Transcribed page contents:
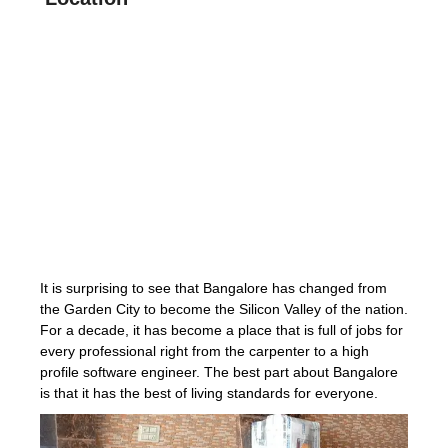
It is surprising to see that Bangalore has changed from
the Garden City to become the Silicon Valley of the nation.
For a decade, it has become a place that is full of jobs for
every professional right from the carpenter to a high
profile software engineer. The best part about Bangalore
is that it has the best of living standards for everyone.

> Exercise description
Please print every record exactly as written, without the pictures.

> Response area
It is surprising to see that Bangalore has changed from
the Garden City to become the Silicon Valley of the nation.
For a decade, it has become a place that is full of jobs for
every professional right from the carpenter to a high
profile software engineer. The best part about Bangalore
is that it has the best of living standards for everyone.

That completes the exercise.